++++ PROVIDED ENTRIES ++++

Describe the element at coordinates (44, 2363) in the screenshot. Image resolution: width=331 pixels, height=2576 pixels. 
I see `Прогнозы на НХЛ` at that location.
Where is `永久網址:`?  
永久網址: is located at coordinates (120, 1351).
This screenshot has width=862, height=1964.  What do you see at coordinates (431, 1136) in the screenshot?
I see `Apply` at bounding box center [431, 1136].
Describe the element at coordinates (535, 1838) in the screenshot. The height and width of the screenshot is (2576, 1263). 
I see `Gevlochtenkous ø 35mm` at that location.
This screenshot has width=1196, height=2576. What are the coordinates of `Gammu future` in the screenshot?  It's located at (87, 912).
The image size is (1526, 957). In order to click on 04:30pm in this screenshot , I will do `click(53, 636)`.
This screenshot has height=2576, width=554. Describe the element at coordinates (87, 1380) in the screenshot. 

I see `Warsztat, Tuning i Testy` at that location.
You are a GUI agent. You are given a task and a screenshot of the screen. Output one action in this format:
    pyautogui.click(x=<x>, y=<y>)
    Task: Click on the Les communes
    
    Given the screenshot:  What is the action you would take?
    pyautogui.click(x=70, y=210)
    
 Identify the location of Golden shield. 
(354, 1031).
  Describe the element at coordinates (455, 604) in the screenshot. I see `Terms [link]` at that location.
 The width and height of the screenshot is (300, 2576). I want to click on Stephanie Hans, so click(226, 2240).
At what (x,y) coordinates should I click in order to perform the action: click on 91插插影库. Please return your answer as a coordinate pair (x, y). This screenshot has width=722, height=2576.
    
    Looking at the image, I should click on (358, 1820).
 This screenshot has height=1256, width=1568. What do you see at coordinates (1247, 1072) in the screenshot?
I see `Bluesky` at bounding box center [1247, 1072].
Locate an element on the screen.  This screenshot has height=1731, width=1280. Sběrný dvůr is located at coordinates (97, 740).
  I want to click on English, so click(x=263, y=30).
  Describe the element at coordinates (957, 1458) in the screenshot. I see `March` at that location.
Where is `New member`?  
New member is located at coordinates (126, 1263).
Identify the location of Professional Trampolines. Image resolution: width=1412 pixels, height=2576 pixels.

++++

» **TO DO**:
Reproduce the data. Match each line exactly.

» **ANSWER SECTION**:
Describe the element at coordinates (44, 2363) in the screenshot. Image resolution: width=331 pixels, height=2576 pixels. 
I see `Прогнозы на НХЛ` at that location.
Where is `永久網址:`?  
永久網址: is located at coordinates (120, 1351).
This screenshot has width=862, height=1964.  What do you see at coordinates (431, 1136) in the screenshot?
I see `Apply` at bounding box center [431, 1136].
Describe the element at coordinates (535, 1838) in the screenshot. The height and width of the screenshot is (2576, 1263). 
I see `Gevlochtenkous ø 35mm` at that location.
This screenshot has width=1196, height=2576. What are the coordinates of `Gammu future` in the screenshot?  It's located at (87, 912).
The image size is (1526, 957). In order to click on 04:30pm in this screenshot , I will do `click(53, 636)`.
This screenshot has height=2576, width=554. Describe the element at coordinates (87, 1380) in the screenshot. 

I see `Warsztat, Tuning i Testy` at that location.
You are a GUI agent. You are given a task and a screenshot of the screen. Output one action in this format:
    pyautogui.click(x=<x>, y=<y>)
    Task: Click on the Les communes
    
    Given the screenshot:  What is the action you would take?
    pyautogui.click(x=70, y=210)
    
 Identify the location of Golden shield. 
(354, 1031).
  Describe the element at coordinates (455, 604) in the screenshot. I see `Terms [link]` at that location.
 The width and height of the screenshot is (300, 2576). I want to click on Stephanie Hans, so click(226, 2240).
At what (x,y) coordinates should I click in order to perform the action: click on 91插插影库. Please return your answer as a coordinate pair (x, y). This screenshot has width=722, height=2576.
    
    Looking at the image, I should click on (358, 1820).
 This screenshot has height=1256, width=1568. What do you see at coordinates (1247, 1072) in the screenshot?
I see `Bluesky` at bounding box center [1247, 1072].
Locate an element on the screen.  This screenshot has height=1731, width=1280. Sběrný dvůr is located at coordinates (97, 740).
  I want to click on English, so click(x=263, y=30).
  Describe the element at coordinates (957, 1458) in the screenshot. I see `March` at that location.
Where is `New member`?  
New member is located at coordinates (126, 1263).
Identify the location of Professional Trampolines. Image resolution: width=1412 pixels, height=2576 pixels.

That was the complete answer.